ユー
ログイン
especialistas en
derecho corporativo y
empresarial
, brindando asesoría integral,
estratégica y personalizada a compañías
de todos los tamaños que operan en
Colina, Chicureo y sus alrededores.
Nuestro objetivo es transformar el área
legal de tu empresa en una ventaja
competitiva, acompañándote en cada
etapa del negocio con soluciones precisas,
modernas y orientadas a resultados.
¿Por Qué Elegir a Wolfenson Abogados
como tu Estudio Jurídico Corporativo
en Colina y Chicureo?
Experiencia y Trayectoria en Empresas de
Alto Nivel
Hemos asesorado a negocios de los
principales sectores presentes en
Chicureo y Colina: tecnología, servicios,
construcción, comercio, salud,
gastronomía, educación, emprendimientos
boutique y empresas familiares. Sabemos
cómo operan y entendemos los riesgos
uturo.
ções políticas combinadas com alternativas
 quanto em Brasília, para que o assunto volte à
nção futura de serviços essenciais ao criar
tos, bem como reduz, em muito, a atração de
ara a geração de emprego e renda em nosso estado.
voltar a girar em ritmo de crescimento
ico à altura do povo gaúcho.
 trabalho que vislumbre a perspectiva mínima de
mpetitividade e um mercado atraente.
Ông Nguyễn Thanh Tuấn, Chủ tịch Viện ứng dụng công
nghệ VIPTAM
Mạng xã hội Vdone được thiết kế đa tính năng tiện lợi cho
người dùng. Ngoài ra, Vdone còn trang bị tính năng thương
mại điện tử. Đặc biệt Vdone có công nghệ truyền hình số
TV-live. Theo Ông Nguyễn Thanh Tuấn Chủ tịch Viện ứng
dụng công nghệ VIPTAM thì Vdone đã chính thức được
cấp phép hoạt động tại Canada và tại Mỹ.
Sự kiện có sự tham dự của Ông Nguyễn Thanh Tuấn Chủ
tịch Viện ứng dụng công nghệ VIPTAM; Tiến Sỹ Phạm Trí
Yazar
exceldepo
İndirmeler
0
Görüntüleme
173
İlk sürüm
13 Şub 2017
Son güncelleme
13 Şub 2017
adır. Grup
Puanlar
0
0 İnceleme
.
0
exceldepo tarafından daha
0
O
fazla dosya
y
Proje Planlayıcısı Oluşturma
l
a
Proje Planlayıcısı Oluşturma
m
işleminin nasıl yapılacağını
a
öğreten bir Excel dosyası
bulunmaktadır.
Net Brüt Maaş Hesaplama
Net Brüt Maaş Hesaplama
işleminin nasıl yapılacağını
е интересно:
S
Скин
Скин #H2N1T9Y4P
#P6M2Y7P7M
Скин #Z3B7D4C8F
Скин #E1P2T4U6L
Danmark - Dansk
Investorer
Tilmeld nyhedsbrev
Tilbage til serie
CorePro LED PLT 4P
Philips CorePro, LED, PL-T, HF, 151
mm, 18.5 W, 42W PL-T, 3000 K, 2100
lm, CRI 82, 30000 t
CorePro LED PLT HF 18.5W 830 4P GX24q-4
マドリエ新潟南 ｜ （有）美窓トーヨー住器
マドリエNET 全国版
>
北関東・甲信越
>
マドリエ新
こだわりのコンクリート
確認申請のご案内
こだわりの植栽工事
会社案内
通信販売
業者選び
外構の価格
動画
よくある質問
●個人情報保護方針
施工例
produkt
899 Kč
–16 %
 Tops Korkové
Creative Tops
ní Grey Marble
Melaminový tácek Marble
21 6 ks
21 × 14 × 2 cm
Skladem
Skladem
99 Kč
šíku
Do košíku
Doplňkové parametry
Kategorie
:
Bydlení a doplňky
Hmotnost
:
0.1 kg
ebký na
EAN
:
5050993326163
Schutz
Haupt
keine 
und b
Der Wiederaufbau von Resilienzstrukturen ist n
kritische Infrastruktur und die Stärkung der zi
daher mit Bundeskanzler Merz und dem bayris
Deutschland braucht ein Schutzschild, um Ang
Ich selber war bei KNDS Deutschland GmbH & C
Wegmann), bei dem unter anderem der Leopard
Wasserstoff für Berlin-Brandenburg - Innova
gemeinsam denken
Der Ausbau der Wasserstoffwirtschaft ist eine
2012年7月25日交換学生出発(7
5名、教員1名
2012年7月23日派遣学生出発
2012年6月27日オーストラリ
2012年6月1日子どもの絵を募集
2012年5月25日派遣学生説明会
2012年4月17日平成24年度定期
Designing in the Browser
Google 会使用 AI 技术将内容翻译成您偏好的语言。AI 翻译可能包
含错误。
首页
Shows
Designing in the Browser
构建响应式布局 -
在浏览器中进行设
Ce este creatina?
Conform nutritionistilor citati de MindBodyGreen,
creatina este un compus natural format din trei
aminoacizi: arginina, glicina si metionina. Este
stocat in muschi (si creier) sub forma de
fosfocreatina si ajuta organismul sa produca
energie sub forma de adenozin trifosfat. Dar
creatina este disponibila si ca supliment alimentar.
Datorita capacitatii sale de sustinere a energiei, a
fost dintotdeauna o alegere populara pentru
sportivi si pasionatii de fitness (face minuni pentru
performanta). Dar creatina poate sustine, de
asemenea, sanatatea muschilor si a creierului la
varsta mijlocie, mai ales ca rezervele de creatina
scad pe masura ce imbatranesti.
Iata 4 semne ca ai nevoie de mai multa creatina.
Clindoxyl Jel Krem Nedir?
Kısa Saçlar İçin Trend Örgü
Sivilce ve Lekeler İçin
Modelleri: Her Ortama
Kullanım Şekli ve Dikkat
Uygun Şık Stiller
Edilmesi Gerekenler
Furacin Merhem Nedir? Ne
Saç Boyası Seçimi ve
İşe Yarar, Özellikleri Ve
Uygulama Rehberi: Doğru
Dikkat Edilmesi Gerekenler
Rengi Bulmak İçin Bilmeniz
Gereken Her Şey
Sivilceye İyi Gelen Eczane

-------

## What this task involves
Wherever the word "operan" appears in a line of the data, copy that line.

## Solution below
de todos los tamaños que operan en
cómo operan y entendemos los riesgos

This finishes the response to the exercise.